During a two-hour press conference, he proudly recalled: "It was the first time that a colonial power had been defeated."
He said Vietnam "led the wave of independence wars that freed the colonies of the European empires after World War II".
"Vietnam proves that if a nation is determined to stand up, it is very strong; the weak can win, over the strong, if you have justice and humanity on your side," he said.
When asked to identify his best general, General Giap answered: ''My best general was our people."
For some of the younger generation too, Dien Bien Phu also has a special place in their hearts.
"Dien Bien Phu symbolises the unity and independence of the Vietnamese people," said Thu Lang, a 39-year-old writer from Saigon.
"All of our people have deep feelings about it."
In many homes the experience has brought generations closer together.
"My grandfather fought against the French, my father against the US, and we all watched a Dien Bien Phu movie on TV together," a 26-year-old secretary at the privately owned Saonam Technology Development Company explained.
The extraordinary sacrifices made by the Vietnamese people, both in the French war and the US war, have little to do with any belief in communism, according to Professor Vuong.
"It was always nationalism and patriotism that inspired us, and we always saw Ho Chi Minh as a nationalist rather than a communist.
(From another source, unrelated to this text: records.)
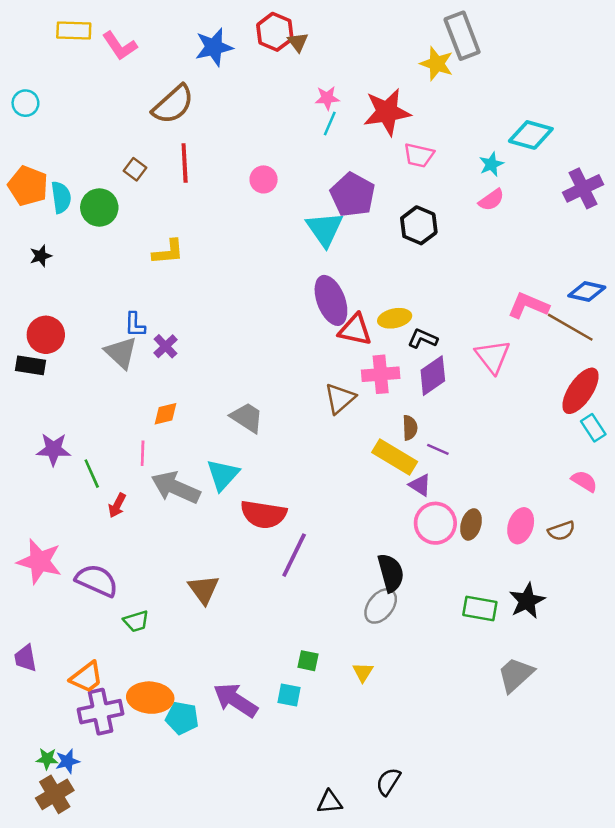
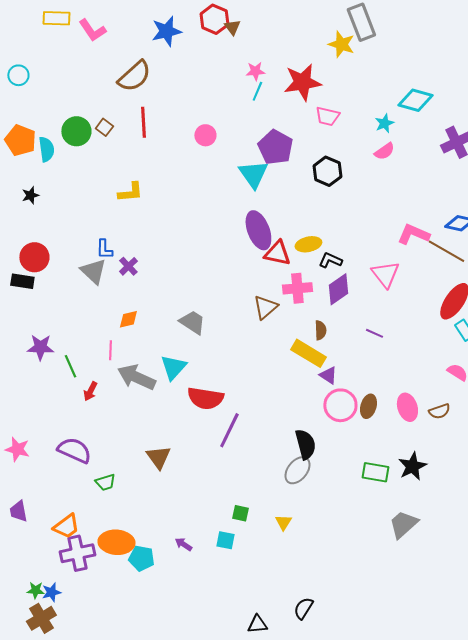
green circle: (99, 207) -> (76, 131), moved
purple line: (438, 449) -> (374, 333), moved
pink ellipse: (521, 526) -> (407, 407), turned -36
pink star: (39, 561) -> (17, 449), moved, size x0.7
purple arrow: (235, 700) -> (183, 544), size x0.5

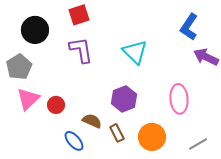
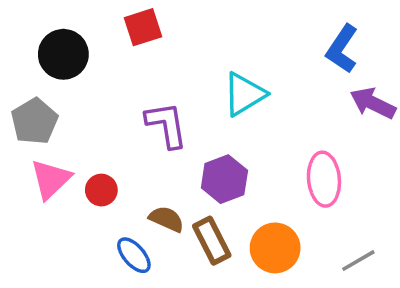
purple L-shape: (81, 50) -> (167, 125), moved
cyan triangle: (135, 52) -> (244, 94), turned 44
brown rectangle: (117, 133) -> (212, 241), size x1.4

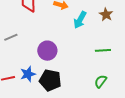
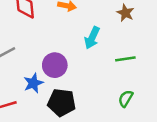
cyan arrow: (80, 20) -> (92, 38), moved
blue star: (28, 74) -> (33, 83), moved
It was an anti-colonial war of independence," he said.
On the subject of Iraq, General Giap was cautious, but issued a general warning to the US that "any forces that would impose their will on other nations will certainly face defeat".
General Vo Nguyen Giap is seen as a national hero
"All nations fighting for their legitimate interests and sovereignty will surely win," he said.
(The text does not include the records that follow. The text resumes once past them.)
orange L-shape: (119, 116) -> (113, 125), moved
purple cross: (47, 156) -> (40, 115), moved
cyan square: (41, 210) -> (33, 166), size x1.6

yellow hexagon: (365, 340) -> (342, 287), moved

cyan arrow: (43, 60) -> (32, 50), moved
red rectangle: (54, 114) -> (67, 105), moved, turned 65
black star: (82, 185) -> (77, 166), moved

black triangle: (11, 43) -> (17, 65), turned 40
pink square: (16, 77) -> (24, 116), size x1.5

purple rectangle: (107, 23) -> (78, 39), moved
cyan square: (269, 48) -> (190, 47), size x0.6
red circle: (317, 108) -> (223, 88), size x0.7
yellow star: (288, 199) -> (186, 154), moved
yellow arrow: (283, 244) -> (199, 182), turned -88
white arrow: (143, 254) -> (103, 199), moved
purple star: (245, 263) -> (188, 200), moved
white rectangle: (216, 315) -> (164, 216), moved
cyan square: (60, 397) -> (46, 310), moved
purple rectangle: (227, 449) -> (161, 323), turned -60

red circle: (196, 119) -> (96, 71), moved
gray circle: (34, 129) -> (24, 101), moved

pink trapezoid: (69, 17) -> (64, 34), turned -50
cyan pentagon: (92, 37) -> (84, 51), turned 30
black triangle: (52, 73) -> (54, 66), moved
Dien Bien Phu is also a time for reflection on contemporary life.
Professor Vuong and a number of other war veterans are disappointed with
current trends in society.
As they see it, Ho Chi Minh's dreams of an egalitarian society have been ditched in favour of market forces development. This, in turn, has given rise to a nouveau riche class whom they dub the "red capitalists".
"Now the young generation only think about getting rich," said Professor Vuong.
Thu Lang said it was wrong to make generalisations about the generation gap in Vietnam.
"It is true some youth are disaffected and only want to make money, but Dien Bien Phu is still alive inside each one of us. But the potential inspiration remains dormant - the question is whether the government can do enough to ignite this feeling," he said.
Waking the spirit of Dien Bien Phu in order to galvanise today's Vietnamese society is a recurring theme in General Giap's speeches.
But in the view of many intellectuals and war veterans, that depends on
reviving a concern for social justice and addressing the growing gap between rich and poor.